Nocivité de la pollution environnementale dans les labo de FIV pour les embryons

Une étude menée par la clinique espagnole IVI prouve que les polluants environnementaux, présents dans les laboratoires, peuvent présenter des dangers pour les embryons. Ce constat pourrait faire chuter les taux de réussite de FIV .

FIV

@magic maman

La concentration en polluants dans le milieu de culture peut avoir des conséquences sur le développement de l’embryon ainsi que sur ses  chromosomes. L’étude, une première sur l’être humain, a été approuvée par la Commission Nationale de Procréation Médicalement Assistée.
 

Lors du IXe Congrès de l’Association pour l’Etude de la Biologie de la Procréation (ASEBIR), la clinique espagnole IVI (spécialisée en PMA) a présenté une étude révélant la nocivité de la pollution environnementale dans les laboratoires de FIV pour les embryons. Cette étude, effectuée à ce jour sur divers mammifères, mais encore jamais sur l’homme, servira de point de départ pour fixer des limites de concentration afin de garantir la qualité optimale des embryons au cours des traitements de procréation médicalement assistée.

L’étude se concentre sur deux substances polluantes :

– Le benzène, contenu dans la fumée du tabac et dans les émissions industrielles et automobiles, et qui au sein d’un laboratoire est présent dans certaines colles, certains plastiques ou certains meubles ;

– Le limonène, que l’on retrouve notamment dans les détergents, les parfums, les déodorants, les cosmétiques ou encore le maquillage.

L’effet des polluants sur le taux de réussite des FIV :

Comme l’explique le Dr María José de los Santos, directrice du laboratoire de FIV d’IVI Valence et une des responsables de l’étude, « l’approche initiale était d’une part de prouver que ces substances peuvent nuire aux embryons même en faibles concentrations, et d’autre part de définir les limites quotidiennes d’exposition. »

Les conclusions de l’étude révèlent que ces deux polluants influent de manière négative sur les embryons.
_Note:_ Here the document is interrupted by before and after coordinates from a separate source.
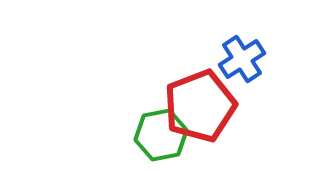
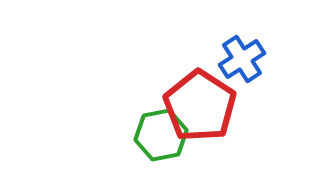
red pentagon: rotated 18 degrees counterclockwise
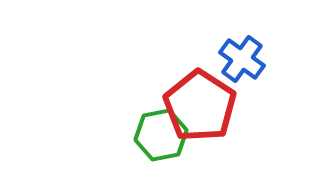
blue cross: rotated 21 degrees counterclockwise
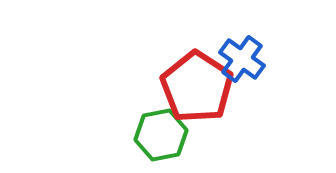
red pentagon: moved 3 px left, 19 px up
Le limonène affecte tout particulièrement son développement : exposer l’embryon à des concentrations élevées de limonène limite la probabilité qu’il se développe jusqu’au stade de blastomère, étape à laquelle s’effectue le transfert pour maximiser les chances de grossesse. Une concentration élevée en benzène influe quant à elle sur les chromosomes et peut provoquer chez l’embryon des anomalies chromosomiques entraînant l’échec de l’implantation et la fausse couche.

Pour réaliser cette étude, IVI a bénéficié, entre autres, de l’autorisation de la Commission Nationale de Procréation Médicalement Assistée. « Dans cette expérience, nous avons reproduit artificiellement des concentrations par million dans les milieux de culture, afin de déterminer si la nocivité d’une concentration trop importante de ces polluants pourrait être nocive», explique le Dr de los Santos.
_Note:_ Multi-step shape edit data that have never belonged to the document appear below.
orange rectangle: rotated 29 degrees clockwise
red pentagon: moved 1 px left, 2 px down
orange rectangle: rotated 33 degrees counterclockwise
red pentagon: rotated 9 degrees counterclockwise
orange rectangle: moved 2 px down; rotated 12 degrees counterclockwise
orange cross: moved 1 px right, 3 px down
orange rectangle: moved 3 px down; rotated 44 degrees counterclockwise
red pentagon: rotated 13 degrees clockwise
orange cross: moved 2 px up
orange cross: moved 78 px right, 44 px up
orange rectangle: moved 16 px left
Ces substances n’ont été décelées dans les laboratoires IVI qu’en très faibles concentrations, bien inférieures à la valeur limite d’exposition quotidienne, et ne présentent par conséquent aucun danger pour l’être humain. Cependant, on ignorait jusqu’ici les limites de concentration auxquelles un embryon humain peut être exposé, et c’est là que réside tout l’enjeu de l’étude menée par IVI en vue d’offrir la meilleure qualité de service et de technologie à ses patientes.
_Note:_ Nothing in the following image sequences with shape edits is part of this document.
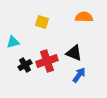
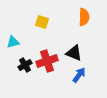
orange semicircle: rotated 90 degrees clockwise
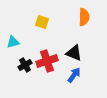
blue arrow: moved 5 px left
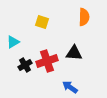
cyan triangle: rotated 16 degrees counterclockwise
black triangle: rotated 18 degrees counterclockwise
blue arrow: moved 4 px left, 12 px down; rotated 91 degrees counterclockwise
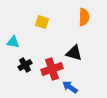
cyan triangle: rotated 40 degrees clockwise
black triangle: rotated 12 degrees clockwise
red cross: moved 5 px right, 8 px down
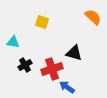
orange semicircle: moved 9 px right; rotated 48 degrees counterclockwise
blue arrow: moved 3 px left
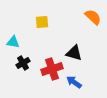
yellow square: rotated 24 degrees counterclockwise
black cross: moved 2 px left, 2 px up
blue arrow: moved 7 px right, 5 px up
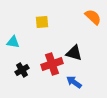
black cross: moved 1 px left, 7 px down
red cross: moved 5 px up
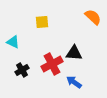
cyan triangle: rotated 16 degrees clockwise
black triangle: rotated 12 degrees counterclockwise
red cross: rotated 10 degrees counterclockwise
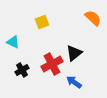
orange semicircle: moved 1 px down
yellow square: rotated 16 degrees counterclockwise
black triangle: rotated 42 degrees counterclockwise
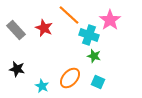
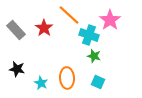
red star: rotated 12 degrees clockwise
orange ellipse: moved 3 px left; rotated 45 degrees counterclockwise
cyan star: moved 1 px left, 3 px up
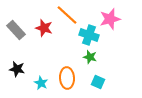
orange line: moved 2 px left
pink star: moved 1 px up; rotated 20 degrees clockwise
red star: rotated 18 degrees counterclockwise
green star: moved 4 px left, 1 px down
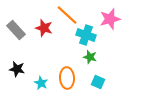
cyan cross: moved 3 px left
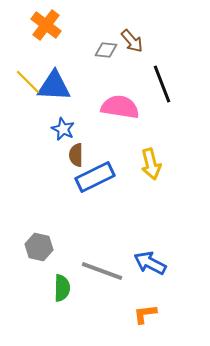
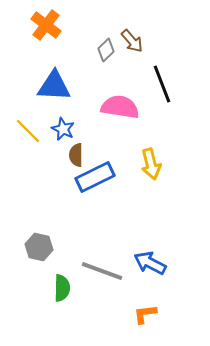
gray diamond: rotated 50 degrees counterclockwise
yellow line: moved 49 px down
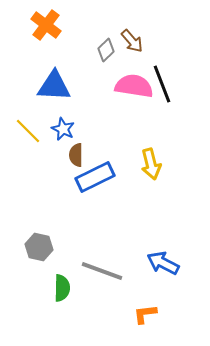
pink semicircle: moved 14 px right, 21 px up
blue arrow: moved 13 px right
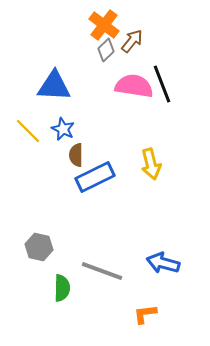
orange cross: moved 58 px right
brown arrow: rotated 100 degrees counterclockwise
blue arrow: rotated 12 degrees counterclockwise
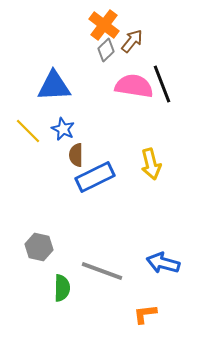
blue triangle: rotated 6 degrees counterclockwise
Selon le Dr de los Santos, « cette étude confirme qu’il est important de contrôler la concentration de polluants environnementaux qui affectent aujourd’hui la fertilité de nombreuses femmes et nuisent à la qualité des ovocytes. Ils peuvent même accroître le taux de fausses couches en entraînant une augmentation de la fréquence des modifications chromosomiques, comme l’a prouvé IVI dans plusieurs études ces dernières années ».

Le Dr de los Santos affirme encore que « pour contrôler les concentrations en particules et en polluants, on peut utiliser des filtres et des pressions positives ». Elle précise à ce sujet que tous les centres IVI sont équipés d’une technologie de dernière génération pour purifier l’air des laboratoires. « Grâce à cette mesure, les composés présents dans nos laboratoires le sont désormais en concentration indétectable », affirme la spécialiste.